One of the extras I like is the elastic around the hood. I’ve found that it is often either/or. If there is a drawstring, then there is no elastic, and vice versa. In the case of the Tin Cup, I have both, so I don’t always have to use the drawstring, which is a nice touch.
The elastic I don’t like is around the underside of the cuffs. Besides not looking all that good (personal preference), it also allows the end of the sleeves to brush my skin where the natural oils on my skin discolor the fabric. I much prefer elastic around the ends of the sleeves.
Finally, the shell allows the jacket to compress well in my backpack. The Tin Cup has 1.3 more ounces of Fill than my EOS and compresses to the same size even though the Fill power is 850 vs. the EOS 900. Again, this is due to the shell fabric.
I have only good things to say about the well-designed hood. It has precisely the right amount of Down, so it is not boxy looking; an excellent full face guard, and a drawstring AND elastic.
Most of my Down jackets either have too much or not enough Down. I either look like the Tin Man, or my head freezes. The Katabatic has nailed the perfect amount of Down, so the hood is functional and neat in appearance.
The drawstring for the hood is in the back and can easily be pulled tight for a snug fit. This includes pulling the oversize face guard in for a good fit if it is especially chilly. It is nice not to have strings sticking out the sides of my hood.
Did I mention the elastic around the edge of the hood? The Tin Cup has a drawstring AND elastic, so the hood looks streamlined and is fitted. This is probably my favorite thing about the hood and one of my favorite things about the jacket.
Pockets, Zippers & Drawstring
The Tin Cup has two zippered hand warmer pockets on the side. The pockets are surrounded by plenty of Down and deep enough for gloves, snacks, and a phone. The one pocket missing from this jacket is a chest pocket. This is a feature I hope they add to future jackets.
All of the zippers on the jacket are metal and have small nylon pull tabs that are easy to use with gloved hands. The main body zipper is a 5VS YKK zipper which is durable and does not easily snag like smaller zippers. The hand warmer pockets have smaller metal zippers.

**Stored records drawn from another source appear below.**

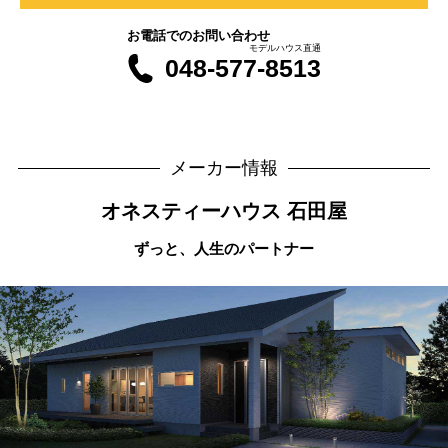
お電話でのお問い合わせ
モデルハウス直通
048-577-8513
メーカー情報
オネスティーハウス 石田屋
ずっと、人生のパートナー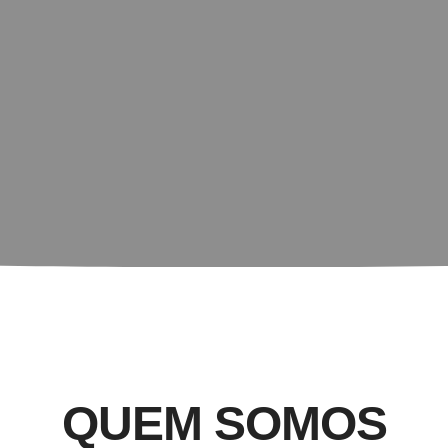
QUEM SOMOS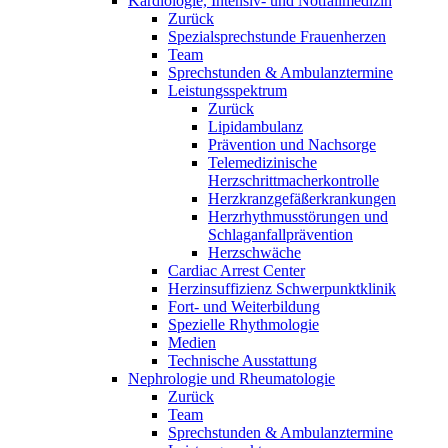
Kardiologie, Intensiv- und Notfallmedizin
Zurück
Spezialsprechstunde Frauenherzen
Team
Sprechstunden & Ambulanztermine
Leistungsspektrum
Zurück
Lipidambulanz
Prävention und Nachsorge
Telemedizinische
Herzschrittmacherkontrolle
Herzkranzgefäßerkrankungen
Herzrhythmusstörungen und
Schlaganfallprävention
Herzschwäche
Cardiac Arrest Center
Herzinsuffizienz Schwerpunktklinik
Fort- und Weiterbildung
Spezielle Rhythmologie
Medien
Technische Ausstattung
Nephrologie und Rheumatologie
Zurück
Team
Sprechstunden & Ambulanztermine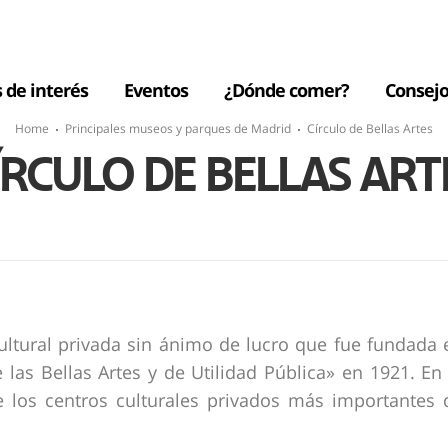
s de interés
Eventos
¿Dónde comer?
Consejo
Home
Principales museos y parques de Madrid
Círculo de Bellas Artes
ÍRCULO DE BELLAS ART
cultural privada sin ánimo de lucro que fue fundada 
las Bellas Artes y de Utilidad Pública» en 1921. En 
 los centros culturales privados más importantes 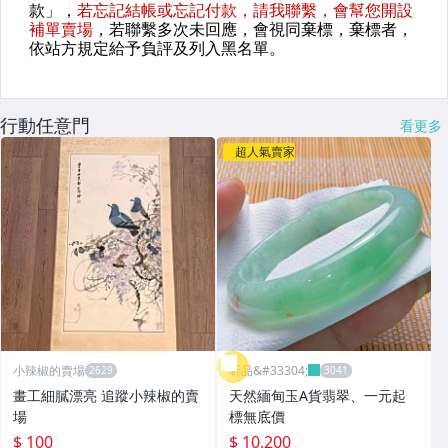
行動任意門
看更多
超人氣賣家
小辣椒的賣場
昕品&#33304;
畫工細膩漂亮 追蹤小辣椒的賣
天然緬甸玉A貨翡翠、一元起
場
標無底價
$ 100
$ 10,200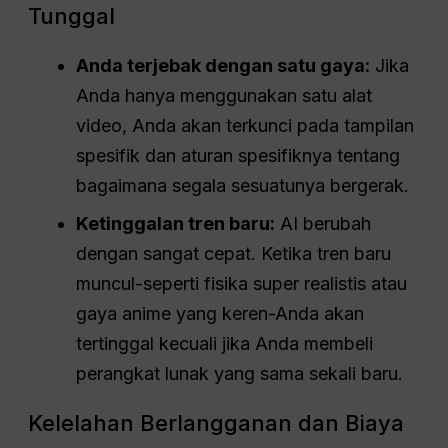
Tunggal
Anda terjebak dengan satu gaya:
Jika
Anda hanya menggunakan satu alat
video, Anda akan terkunci pada tampilan
spesifik dan aturan spesifiknya tentang
bagaimana segala sesuatunya bergerak.
Ketinggalan tren baru:
AI berubah
dengan sangat cepat. Ketika tren baru
muncul-seperti fisika super realistis atau
gaya anime yang keren-Anda akan
tertinggal kecuali jika Anda membeli
perangkat lunak yang sama sekali baru.
Kelelahan Berlangganan dan Biaya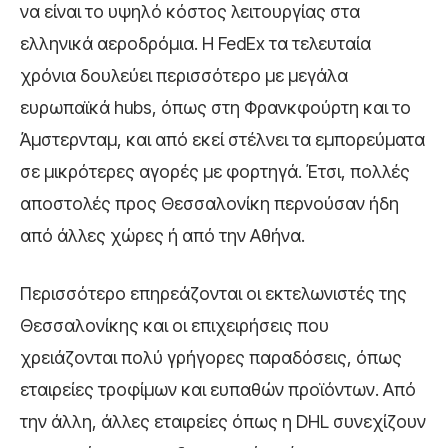
να είναι το υψηλό κόστος λειτουργίας στα
ελληνικά αεροδρόμια. Η FedEx τα τελευταία
χρόνια δουλεύει περισσότερο με μεγάλα
ευρωπαϊκά hubs, όπως στη Φρανκφούρτη και το
Άμστερνταμ, και από εκεί στέλνει τα εμπορεύματα
σε μικρότερες αγορές με φορτηγά. Έτσι, πολλές
αποστολές προς Θεσσαλονίκη περνούσαν ήδη
από άλλες χώρες ή από την Αθήνα.
Περισσότερο επηρεάζονται οι εκτελωνιστές της
Θεσσαλονίκης και οι επιχειρήσεις που
χρειάζονται πολύ γρήγορες παραδόσεις, όπως
εταιρείες τροφίμων και ευπαθών προϊόντων. Από
την άλλη, άλλες εταιρείες όπως η DHL συνεχίζουν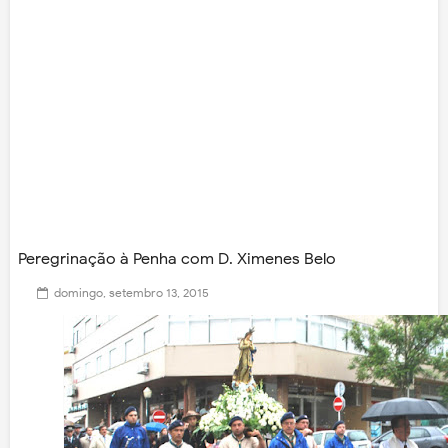
Peregrinação à Penha com D. Ximenes Belo
domingo, setembro 13, 2015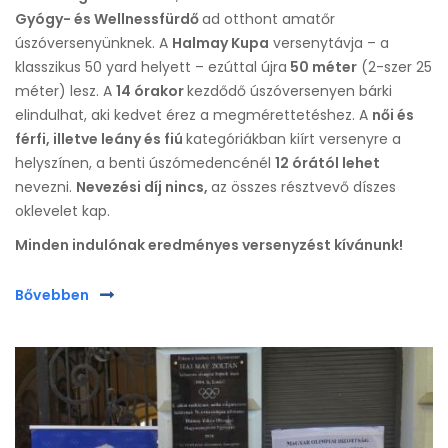
Gyógy- és Wellnessfürdő
ad otthont amatőr
úszóversenyünknek. A
Halmay Kupa
versenytávja – a
klasszikus 50 yard helyett – ezúttal újra
50 méter
(2-szer 25
méter) lesz. A
14 órakor
kezdődő úszóversenyen bárki
elindulhat, aki kedvet érez a megmérettetéshez. A
női és
férfi, illetve leány és fiú
kategóriákban kiírt versenyre a
helyszínen, a benti úszómedencénél
12 órától lehet
nevezni.
Nevezési díj nincs,
az összes résztvevő díszes
oklevelet kap.
Minden indulónak eredményes versenyzést kívánunk!
Bővebben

Another feature of the jacket that I appreciate is the drawstring at the hem. The drawstring allows you to easily adjust the hem of the jacket to retain your core heat by pulling it snugly against your body.
Katabatic Tin Cup Jacket – Performance
This has been an impressive Down Jacket. The DWR finish, Quantum Pertex Shell, and 6.1 ounces of Down have kept me warm in cold, windy temperatures down into the teens. The exterior fabric is also more durable than my first impressions. It has held up to brushy off-trail hiking and resisted some pretty harsh branch snags.

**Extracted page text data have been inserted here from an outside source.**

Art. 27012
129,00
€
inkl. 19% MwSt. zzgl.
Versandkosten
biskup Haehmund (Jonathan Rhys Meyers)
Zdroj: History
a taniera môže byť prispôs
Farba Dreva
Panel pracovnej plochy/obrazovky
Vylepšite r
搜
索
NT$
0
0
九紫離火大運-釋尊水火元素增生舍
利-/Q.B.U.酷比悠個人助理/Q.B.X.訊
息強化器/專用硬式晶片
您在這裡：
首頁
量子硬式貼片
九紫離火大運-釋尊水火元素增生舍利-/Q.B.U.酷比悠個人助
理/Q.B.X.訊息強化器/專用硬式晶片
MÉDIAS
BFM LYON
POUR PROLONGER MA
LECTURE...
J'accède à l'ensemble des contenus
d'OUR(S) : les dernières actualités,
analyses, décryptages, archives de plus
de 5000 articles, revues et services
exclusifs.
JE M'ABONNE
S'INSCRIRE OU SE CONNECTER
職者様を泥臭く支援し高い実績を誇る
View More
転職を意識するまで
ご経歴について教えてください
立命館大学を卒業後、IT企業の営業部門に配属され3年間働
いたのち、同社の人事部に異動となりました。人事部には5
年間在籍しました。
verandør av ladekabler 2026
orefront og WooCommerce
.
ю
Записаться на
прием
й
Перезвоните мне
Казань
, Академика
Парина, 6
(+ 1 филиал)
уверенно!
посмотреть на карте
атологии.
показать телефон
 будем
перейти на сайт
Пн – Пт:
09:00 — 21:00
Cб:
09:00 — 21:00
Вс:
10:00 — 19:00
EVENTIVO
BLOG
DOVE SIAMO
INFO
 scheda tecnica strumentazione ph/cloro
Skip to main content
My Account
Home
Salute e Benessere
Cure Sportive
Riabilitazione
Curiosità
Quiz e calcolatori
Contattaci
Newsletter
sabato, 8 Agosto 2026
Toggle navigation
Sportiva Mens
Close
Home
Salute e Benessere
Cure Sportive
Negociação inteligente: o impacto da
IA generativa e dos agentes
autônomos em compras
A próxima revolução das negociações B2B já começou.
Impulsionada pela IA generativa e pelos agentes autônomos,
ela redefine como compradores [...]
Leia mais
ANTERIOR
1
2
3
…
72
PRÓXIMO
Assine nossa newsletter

Due to the thinner but durable shell, the jacket compresses to the size of some of my lighter Down jackets. I can pack it with my quilt for cold-weather hiking without taking up much additional room.

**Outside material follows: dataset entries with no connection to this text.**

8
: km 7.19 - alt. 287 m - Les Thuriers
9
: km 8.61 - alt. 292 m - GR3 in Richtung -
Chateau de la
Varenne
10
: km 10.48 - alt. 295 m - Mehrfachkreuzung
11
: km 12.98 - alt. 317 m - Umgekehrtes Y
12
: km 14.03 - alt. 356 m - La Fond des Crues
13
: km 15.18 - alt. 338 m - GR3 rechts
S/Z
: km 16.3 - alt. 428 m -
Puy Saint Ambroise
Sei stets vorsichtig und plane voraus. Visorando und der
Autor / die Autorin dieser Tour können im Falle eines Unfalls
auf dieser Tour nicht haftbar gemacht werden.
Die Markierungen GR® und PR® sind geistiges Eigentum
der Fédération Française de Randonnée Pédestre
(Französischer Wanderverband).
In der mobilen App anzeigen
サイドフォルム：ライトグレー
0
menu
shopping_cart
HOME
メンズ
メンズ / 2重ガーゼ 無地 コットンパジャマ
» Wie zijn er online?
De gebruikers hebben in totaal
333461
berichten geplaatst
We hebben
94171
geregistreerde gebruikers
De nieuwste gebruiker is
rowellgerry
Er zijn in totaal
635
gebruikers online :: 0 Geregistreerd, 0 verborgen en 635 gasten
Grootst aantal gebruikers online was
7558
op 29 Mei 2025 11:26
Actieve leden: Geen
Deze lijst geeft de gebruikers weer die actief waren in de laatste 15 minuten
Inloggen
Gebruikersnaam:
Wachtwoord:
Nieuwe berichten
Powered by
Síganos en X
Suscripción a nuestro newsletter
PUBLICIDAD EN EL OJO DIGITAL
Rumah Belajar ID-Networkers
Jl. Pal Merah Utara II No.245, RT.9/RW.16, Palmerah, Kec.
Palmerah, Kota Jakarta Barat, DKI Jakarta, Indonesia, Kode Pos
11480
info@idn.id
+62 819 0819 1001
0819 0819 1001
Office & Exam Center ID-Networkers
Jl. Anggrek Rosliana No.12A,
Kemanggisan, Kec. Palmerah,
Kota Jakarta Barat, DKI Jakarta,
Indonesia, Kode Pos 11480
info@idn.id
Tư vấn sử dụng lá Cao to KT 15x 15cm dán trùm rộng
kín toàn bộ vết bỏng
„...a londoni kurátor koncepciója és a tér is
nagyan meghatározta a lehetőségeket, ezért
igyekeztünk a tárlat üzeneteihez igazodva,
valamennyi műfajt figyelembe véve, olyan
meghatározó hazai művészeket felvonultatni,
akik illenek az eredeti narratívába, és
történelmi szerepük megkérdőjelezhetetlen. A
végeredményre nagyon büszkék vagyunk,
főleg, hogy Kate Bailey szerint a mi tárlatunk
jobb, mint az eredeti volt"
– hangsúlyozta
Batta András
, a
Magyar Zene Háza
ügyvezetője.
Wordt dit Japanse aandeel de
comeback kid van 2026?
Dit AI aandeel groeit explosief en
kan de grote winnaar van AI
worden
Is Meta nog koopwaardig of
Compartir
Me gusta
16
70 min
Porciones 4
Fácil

Features like the drawstring hood and waist make this a quick, easy jacket to adjust in cold or windy weather, and the face guard on the hood is warmer than any other used in this category.
Katabatic Women’s Tin Cup – Fit
The only things that have made me pause are the cuffs with the elastic on the underside and the jacket’s fit. I mentioned the cuffs above, and the fit is slightly snugger than I like.
Katabatic advises users to “size up,” but I have never found this works. When I size up, I may get a roomier jacket, but other features don’t usually fit well, like arms that are too long or shoulders that are too wide.
That said, the Tin Cup is snug but not too tight. This does not cause me a problem since it is much warmer than other comparable jackets. I can stay warm in the low 20s and upper teens with a single base layer or 100-weight fleece.
I prefer a slightly looser fit, but I like the snugger fit when I sleep in the jacket and use it as an extra layer. In addition, it is more comfortable than my other Down jackets because it does not bunch around me as I move in my sleep, and my head and face stay warmer.
Katabatic Women’s Tin Cup – Competitors
I don’t usually purchase jackets without Fill weights listed. Knowing a jacket’s Fill weight means there are quality checks in place, and I almost always find Fill weights on higher-quality jacket specifications.
The jackets below don’t all list Fill weights, but they have good reputations in the hiking community, and I have used several of them.
I have used the medium as a base since this is often the weight used by manufacturers in their specifications.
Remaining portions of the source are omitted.